In Rust, global variables are declared using the static keyword. Such variables live for the entire duration of the program. By default, access to immutable static is safe, but mutable access requires unsafe since the compiler cannot guarantee the absence of data races.

To safely access mutable global variables, special wrapper types are used: Mutex, RwLock, Atomic* types, or external crates (lazy_static, once_cell). Initialization is "lazy" if delayed object creation is required upon first access.

Examples:

static COUNTER: AtomicUsize = AtomicUsize::new(0); static ref CONFIG: Config = read_config(); // using lazy_static or once_cell

Trick Question

Can a mutable global variable be declared without special types if it will only be used from a single thread? Is it necessary to write unsafe?

Answer: The compiler will require unsafe to be used for any modification of a global variable, even if the logic is single-threaded. This is a general requirement for all static mut. Only if the variable is wrapped in a synchronizing structure (Mutex, atomic, etc.), the compiler will allow safe access.
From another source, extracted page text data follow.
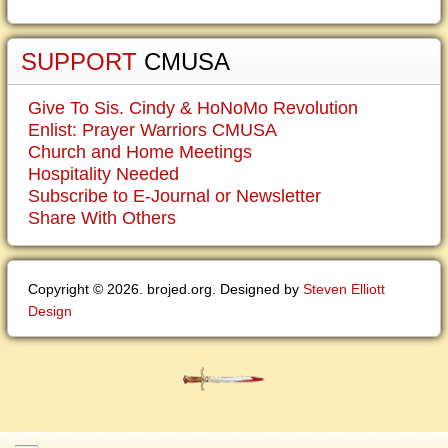
SUPPORT
CMUSA
Give To Sis. Cindy & HoNoMo Revolution
Enlist: Prayer Warriors CMUSA
Church and Home Meetings
Hospitality Needed
Subscribe to E-Journal or Newsletter
Share With Others
Copyright © 2026. brojed.org. Designed by
Steven Elliott
Design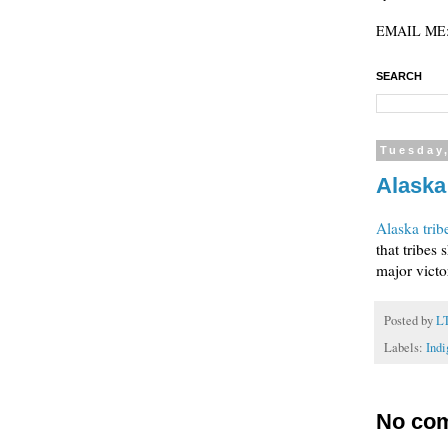
EMAIL ME: 
SEARCH
Tuesday,
Alaska
Alaska trib
that tribes 
major victor
Posted by
L
Labels:
Indi
No co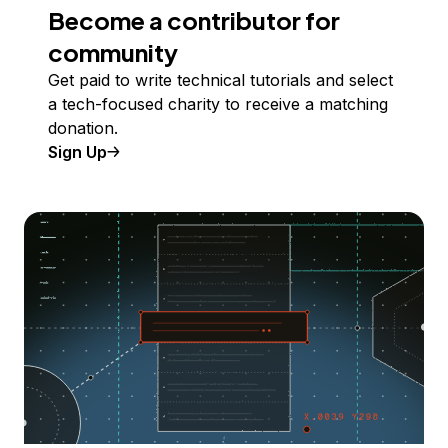
Become a contributor for
community
Get paid to write technical tutorials and select
a tech-focused charity to receive a matching
donation.
Sign Up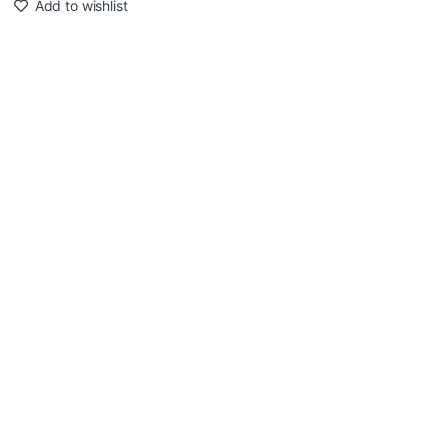
Add to wishlist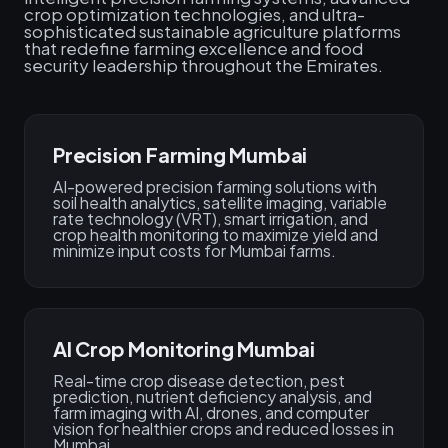
crop optimization technologies, and ultra-
sophisticated sustainable agriculture platforms
that redefine farming excellence and food
security leadership throughout the Emirates.
Precision Farming Mumbai
AI-powered precision farming solutions with
soil health analytics, satellite imaging, variable
rate technology (VRT), smart irrigation, and
crop health monitoring to maximize yield and
minimize input costs for Mumbai farms.
AI Crop Monitoring Mumbai
Real-time crop disease detection, pest
prediction, nutrient deficiency analysis, and
farm imaging with AI, drones, and computer
vision for healthier crops and reduced losses in
Mumbai.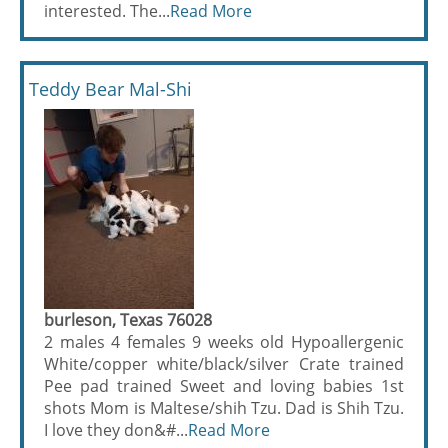
interested. The...
Read More
Teddy Bear Mal-Shi
burleson, Texas 76028
2 males 4 females 9 weeks old Hypoallergenic
White/copper white/black/silver Crate trained
Pee pad trained Sweet and loving babies 1st
shots Mom is Maltese/shih Tzu. Dad is Shih Tzu.
I love they don&#...
Read More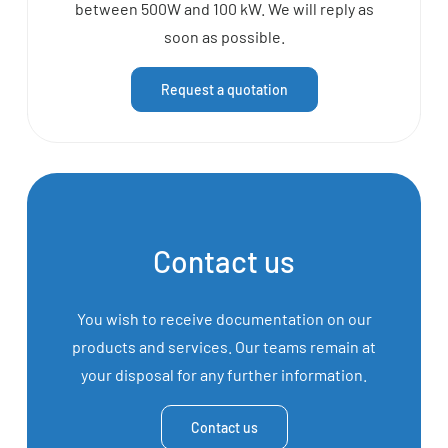
between 500W and 100 kW. We will reply as
soon as possible.
Request a quotation
Contact us
You wish to receive documentation on our
products and services. Our teams remain at
your disposal for any further information.
Contact us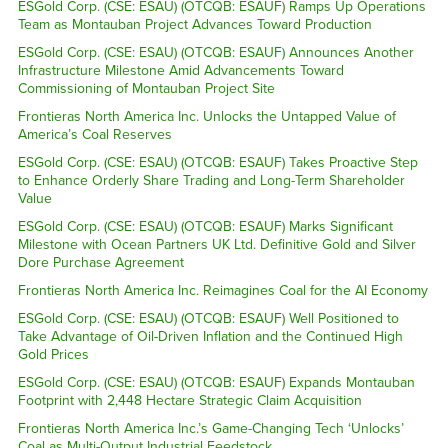
ESGold Corp. (CSE: ESAU) (OTCQB: ESAUF) Ramps Up Operations
Team as Montauban Project Advances Toward Production
ESGold Corp. (CSE: ESAU) (OTCQB: ESAUF) Announces Another
Infrastructure Milestone Amid Advancements Toward
Commissioning of Montauban Project Site
Frontieras North America Inc. Unlocks the Untapped Value of
America’s Coal Reserves
ESGold Corp. (CSE: ESAU) (OTCQB: ESAUF) Takes Proactive Step
to Enhance Orderly Share Trading and Long-Term Shareholder
Value
ESGold Corp. (CSE: ESAU) (OTCQB: ESAUF) Marks Significant
Milestone with Ocean Partners UK Ltd. Definitive Gold and Silver
Dore Purchase Agreement
Frontieras North America Inc. Reimagines Coal for the AI Economy
ESGold Corp. (CSE: ESAU) (OTCQB: ESAUF) Well Positioned to
Take Advantage of Oil-Driven Inflation and the Continued High
Gold Prices
ESGold Corp. (CSE: ESAU) (OTCQB: ESAUF) Expands Montauban
Footprint with 2,448 Hectare Strategic Claim Acquisition
Frontieras North America Inc.’s Game-Changing Tech ‘Unlocks’
Coal as Multi-Output Industrial Feedstock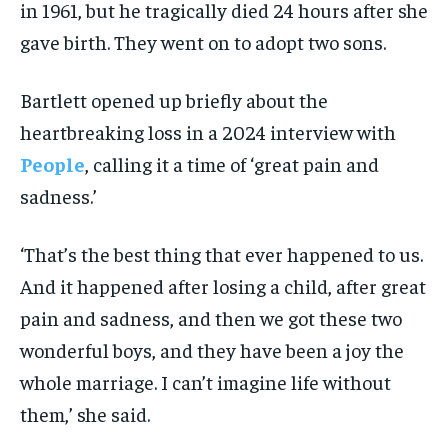
in 1961, but he tragically died 24 hours after she
gave birth. They went on to adopt two sons.
Bartlett opened up briefly about the
heartbreaking loss in a 2024 interview with
People
, calling it a time of ‘great pain and
sadness.’
‘That’s the best thing that ever happened to us.
And it happened after losing a child, after great
pain and sadness, and then we got these two
wonderful boys, and they have been a joy the
whole marriage. I can’t imagine life without
them,’ she said.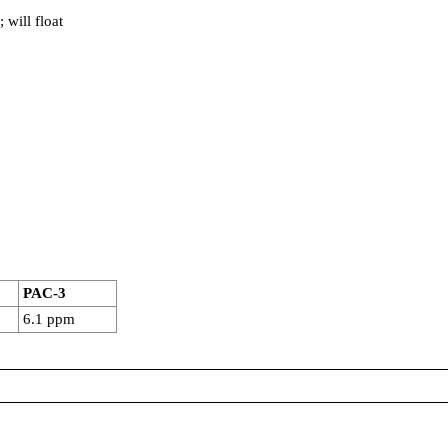
 will float
PAC-3
6.1 ppm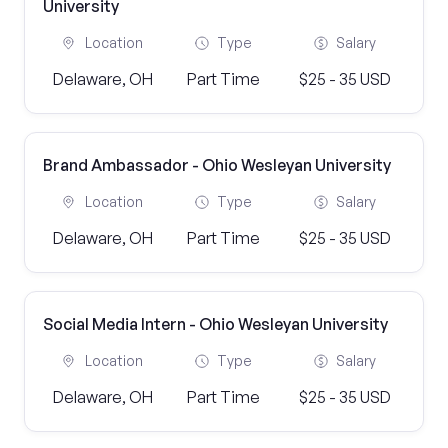
University
Location
Type
Salary
Delaware, OH
Part Time
$25 - 35 USD
Brand Ambassador - Ohio Wesleyan University
Location
Type
Salary
Delaware, OH
Part Time
$25 - 35 USD
Social Media Intern - Ohio Wesleyan University
Location
Type
Salary
Delaware, OH
Part Time
$25 - 35 USD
static mut VALUE: i32 = 0; unsafe { VALUE += 1; }

Examples of real errors due to unawareness of the topic's nuances


Story

In a web service, a regular static variable with a string was used to initialize the global cache. Several threads were writing to it concurrently, leading to memory "bits" and application crashes due to race conditions.


Story

In a command-line utility in Rust, a static variable was changed without synchronization because "it only works via main". Later, the code was adapted for multithreading, forgetting about the global mutable state, which caused very hard-to-detect bugs.


Story

In an embedded program, the static CONFIG was incorrectly initialized through a function at startup without guaranteeing it would be called exactly once. As a result, some parts of the code accessed uninitialized configuration (null reference).